THE PROBLEM:
Below are several entries. Transcribe exactly those lines that fall from the one with "SAKRAMENTY ŚWIĘTE (876, 76)" through the one with "Spolupráce (282, 11)", end lines included.

[Collected data]
────────────────────────────────────────

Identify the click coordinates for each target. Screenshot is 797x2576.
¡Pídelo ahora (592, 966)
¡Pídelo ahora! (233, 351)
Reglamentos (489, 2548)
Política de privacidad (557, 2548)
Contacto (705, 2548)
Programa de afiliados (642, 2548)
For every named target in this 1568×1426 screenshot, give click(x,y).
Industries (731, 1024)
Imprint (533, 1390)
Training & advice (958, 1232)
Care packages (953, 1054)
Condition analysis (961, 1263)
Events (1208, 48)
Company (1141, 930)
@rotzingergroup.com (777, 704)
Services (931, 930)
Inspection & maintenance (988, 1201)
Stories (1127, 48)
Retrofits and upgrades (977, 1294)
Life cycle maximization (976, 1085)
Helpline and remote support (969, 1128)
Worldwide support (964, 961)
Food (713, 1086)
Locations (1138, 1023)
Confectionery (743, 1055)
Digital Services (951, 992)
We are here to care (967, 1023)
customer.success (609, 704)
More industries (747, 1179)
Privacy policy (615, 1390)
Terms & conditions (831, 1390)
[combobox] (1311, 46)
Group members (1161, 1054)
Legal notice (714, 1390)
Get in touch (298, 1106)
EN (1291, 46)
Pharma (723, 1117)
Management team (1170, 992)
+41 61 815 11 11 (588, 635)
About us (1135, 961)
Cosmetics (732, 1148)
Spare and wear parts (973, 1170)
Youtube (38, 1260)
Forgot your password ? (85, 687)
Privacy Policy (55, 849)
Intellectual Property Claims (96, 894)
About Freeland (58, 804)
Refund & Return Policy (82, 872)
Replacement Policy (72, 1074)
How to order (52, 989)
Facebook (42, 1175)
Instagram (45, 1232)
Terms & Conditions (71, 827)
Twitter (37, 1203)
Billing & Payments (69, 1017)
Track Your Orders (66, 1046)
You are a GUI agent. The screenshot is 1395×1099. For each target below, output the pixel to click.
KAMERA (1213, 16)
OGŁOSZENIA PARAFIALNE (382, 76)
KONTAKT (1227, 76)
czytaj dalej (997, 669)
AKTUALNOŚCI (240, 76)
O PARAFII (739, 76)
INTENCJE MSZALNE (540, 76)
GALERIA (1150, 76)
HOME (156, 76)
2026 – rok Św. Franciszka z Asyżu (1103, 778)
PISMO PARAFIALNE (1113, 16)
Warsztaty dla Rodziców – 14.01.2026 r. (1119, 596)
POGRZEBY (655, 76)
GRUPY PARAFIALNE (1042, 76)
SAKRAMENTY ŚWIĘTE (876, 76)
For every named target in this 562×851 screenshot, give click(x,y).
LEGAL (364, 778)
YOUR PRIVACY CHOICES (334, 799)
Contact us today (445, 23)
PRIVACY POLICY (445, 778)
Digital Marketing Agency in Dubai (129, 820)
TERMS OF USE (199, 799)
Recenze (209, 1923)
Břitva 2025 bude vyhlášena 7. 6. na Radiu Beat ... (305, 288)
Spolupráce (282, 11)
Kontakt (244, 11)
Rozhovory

────────────────────────────────────────

OUTPUT OF THE TASK:
SAKRAMENTY ŚWIĘTE (876, 76)
For every named target in this 562×851 screenshot, give click(x,y).
LEGAL (364, 778)
YOUR PRIVACY CHOICES (334, 799)
Contact us today (445, 23)
PRIVACY POLICY (445, 778)
Digital Marketing Agency in Dubai (129, 820)
TERMS OF USE (199, 799)
Recenze (209, 1923)
Břitva 2025 bude vyhlášena 7. 6. na Radiu Beat ... (305, 288)
Spolupráce (282, 11)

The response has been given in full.